Crema – Morte di Mauro Pamiro ancora avvolta nel mistero

Le indagini proseguono sulla morte di Mauro Pamiro, insegnante di informatica al Galilei di Crema trovato cadavere nella prima mattinata di lunedì 29 giugno in un cantiere edile nel quartiere cittadino dei Sabbioni, a poche decine di metri dall’abitazione in cui il docente musicista viveva con la moglie. Mentre la donna è ancora ricoverata in ospedale a Crema dopo lo stato ti shock manifestato, gli inquirenti continuano a scandagliare la vita della coppia per fare luce su un mistero che ha molti interrogativi e che è finito in settimana alla ribalta della cronaca nazionale.

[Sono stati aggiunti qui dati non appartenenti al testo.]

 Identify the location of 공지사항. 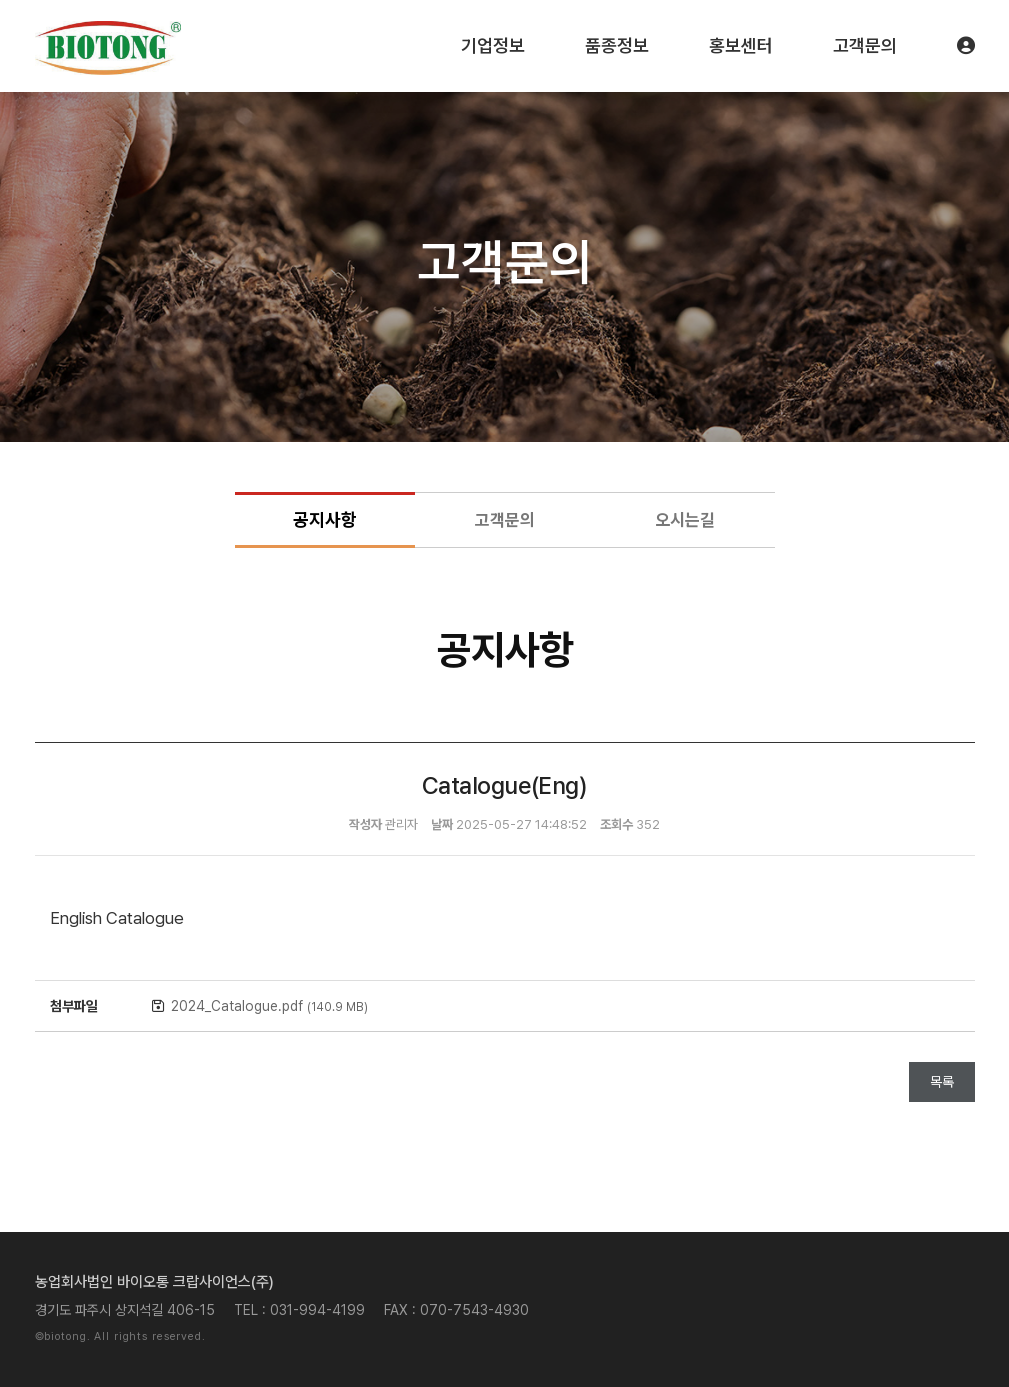
(325, 519).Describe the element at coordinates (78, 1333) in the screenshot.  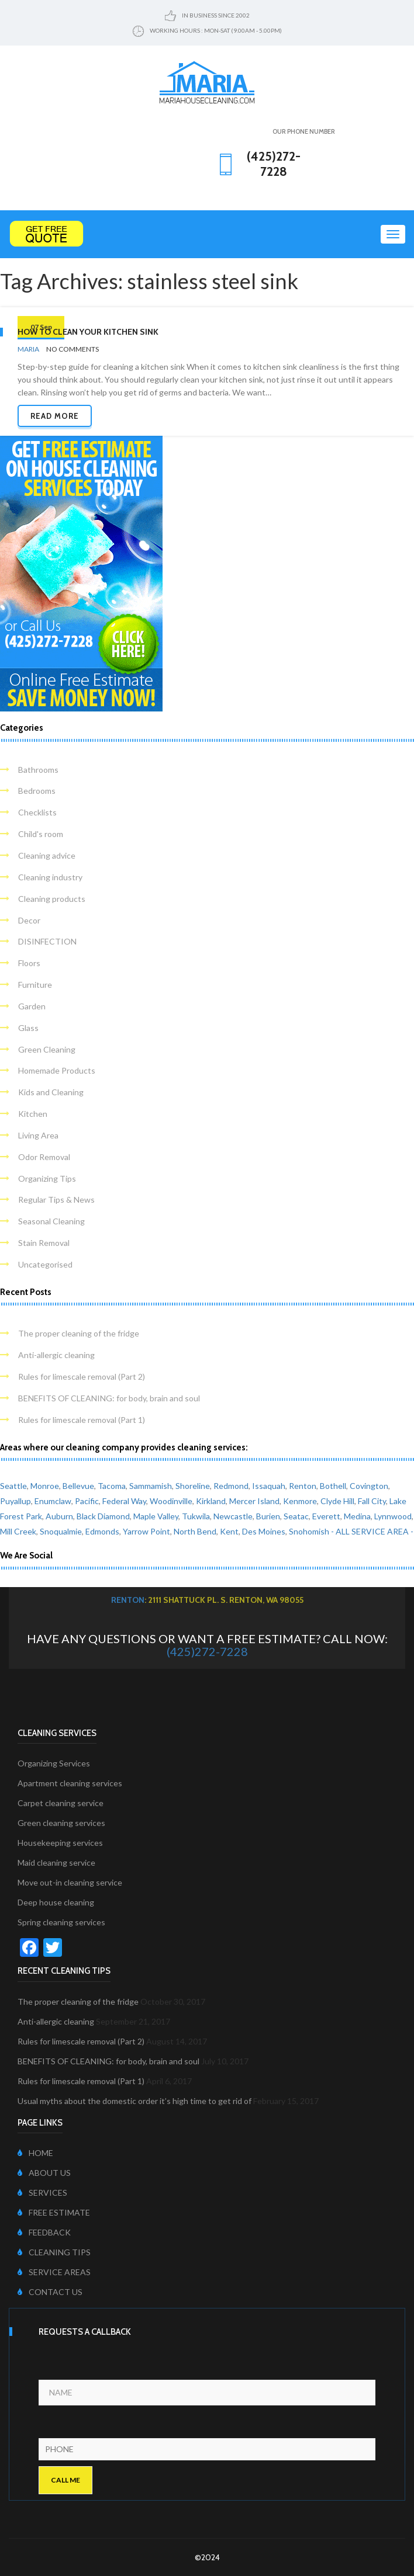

La morte del 44enne, secondo l’autopsia, sarebbe stata causata dalle lesioni provocate da una caduta dall’alto nella notte tra sabato e domenica. Il corpo dell’insegnante è stato trovato poco distante da un ponteggio dal quale potrebbe essere caduto accidentalmente, volontariamente o perché spinto. Ma l’altezza sarebbe compatibile con le lesioni riportate? E come mai non vi sarebbero evidenti tracce ematiche sul luogo del ritrovamento del cadavere? Rinvenuto, peraltro, a piedi nudi. Pamiro potrebbe essere morto altrove ed essere stato successivamente portato nel cantiere cintato? Eventualità che prefigurerebbe la presenza di più persone sul luogo del delitto vista la difficoltà di raggiungere l’area in cui l’impresa edile sta lavorando in via Don Mazzolari trasportando un corpo a peso morto.

In questo quadro complicato gli investigatori sono sempre alla ricerca della verità senza escludere alcuna ipotesi: disgrazia, omicidio o suicidio. Anche se su quest’ultima c’è molto scetticismo da parte degli amici e dei familiari del giovane, descritto come amante della vita, persona solare e felice.